Reflection: It examines whether the collected information is sufficient to answer the question. If not, it generates new research directions ($r’$) and starts another round of planning, retrieval, and integration until the problem is perfectly solved.

This closed loop of “planning-retrieval-reflection” enables GAM to handle extremely complex problems that require multi-step reasoning.

Experimental Results: Comprehensive Outperformance of Existing Methods

So how does GAM perform in practice? The researchers validated it on several mainstream long-text and memory benchmarks, such as HotpotQA, RULER, and LoCoMo.

The results were impressive:

Leading performance across the board: GAM significantly outperformed all baseline methods in every test, including traditional RAG and long-context LLMs.
Tackling complex reasoning: On the RULER (MT) task, which requires multi-step information tracking, GAM achieved an accuracy of over 90%, while most baseline methods performed poorly on such tasks.
Resisting “context noise”: Experiments found that simply and crudely expanding an LLM’s context window (e.g., to 128K) does not guarantee better performance; too much irrelevant information can instead cause “context rot,” interfering with the model’s judgment. GAM effectively avoids this problem through its precise “research” process.

These results show that GAM’s “just-in-time research” paradigm is far more effective than static compression or endlessly expanding the context window.

A Deeper Look: The Key to GAM’s Success

A stronger “Researcher” is the key

The researchers found that GAM’s performance is closely tied to the capability of the “Researcher” agent.

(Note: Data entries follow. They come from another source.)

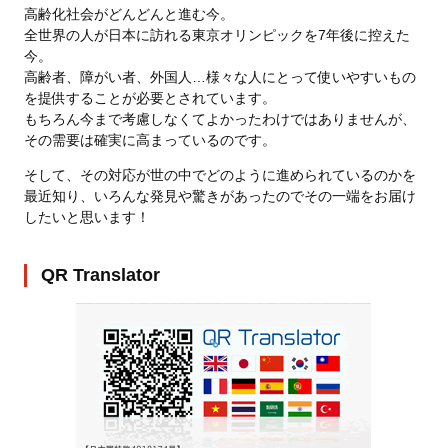
高齢化社会がどんどんと進む今。
全世界の人が日本に訪れる東京オリンピックを7年後に控えた
今。
高齢者、障がい者、外国人…様々な人にとって使いやすいもの
を提供することが必要とされています。
もちろん今まで考慮しなくてよかったわけではありませんが、
その需要は確実に高まっているのです。
そして、その対応が世の中でどのように進められているのかを
最近知り、いろんな発見や驚きがあったのでその一端をお届け
したいと思います！
QR Translator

When the “Researcher” is equipped with a more powerful LLM (for example, upgrading from a 7B model to a 32B model), the system’s overall performance improves significantly.

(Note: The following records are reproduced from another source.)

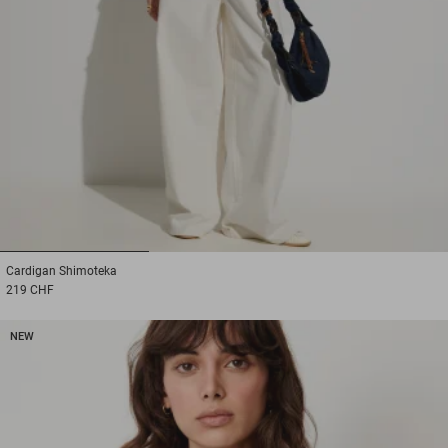
1
2
3
Cardigan
Shimoteka
219 CHF
NEW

Interestingly, the “Memorizer” is less sensitive to model size; even a small model can maintain decent performance. This suggests that the complex “research” process is where strong model capability is truly needed.

More “thinking time” leads to better results

One unique advantage of GAM is its test-time scalability. This means that when dealing with difficult problems, we can improve performance by increasing its “thinking time.”

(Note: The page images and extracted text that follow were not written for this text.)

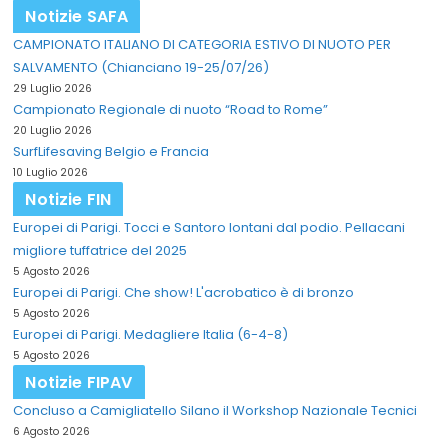
Notizie SAFA
CAMPIONATO ITALIANO DI CATEGORIA ESTIVO DI NUOTO PER
SALVAMENTO (Chianciano 19-25/07/26)
29 Luglio 2026
Campionato Regionale di nuoto “Road to Rome”
20 Luglio 2026
SurfLifesaving Belgio e Francia
10 Luglio 2026
Notizie FIN
Europei di Parigi. Tocci e Santoro lontani dal podio. Pellacani
migliore tuffatrice del 2025
5 Agosto 2026
Europei di Parigi. Che show! L'acrobatico è di bronzo
5 Agosto 2026
Europei di Parigi. Medagliere Italia (6-4-8)
5 Agosto 2026
Notizie FIPAV
Concluso a Camigliatello Silano il Workshop Nazionale Tecnici
6 Agosto 2026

Left: Increasing reflection depth (allowing more rounds of research)

Right: Increasing the number of pages retrieved per round of research

Experiments show that whether you increase the “Researcher”’s reflection depth (number of iterations) or expand the number of pages retrieved in each round, performance gains are consistently achieved. This flexibility is something traditional fixed-pipeline methods do not have.

Balancing efficiency and effectiveness

Although it introduces a complex “deep research” process, GAM remains highly competitive in overall efficiency. Its online serving latency is comparable to that of existing mainstream memory systems, achieving an excellent balance between performance and cost.

Conclusion

The GAM framework offers a new and highly promising solution to the memory problem of AI Agents.

It abandons the inherent flaws of traditional memory systems caused by “information compression,” and by introducing the dual-agent collaboration mechanism of the “Memorizer” and the “Researcher,” transforms memory from static, lossy “ahead-of-time” processing into dynamic, lossless “just-in-time research.”

This not only allows AI Agents to use all of their historical knowledge more accurately and deeply, but also paves the way for building more powerful and more general AI agents in the future. Perhaps the secret to truly intelligent AI is not how much it can remember, but knowing where to look.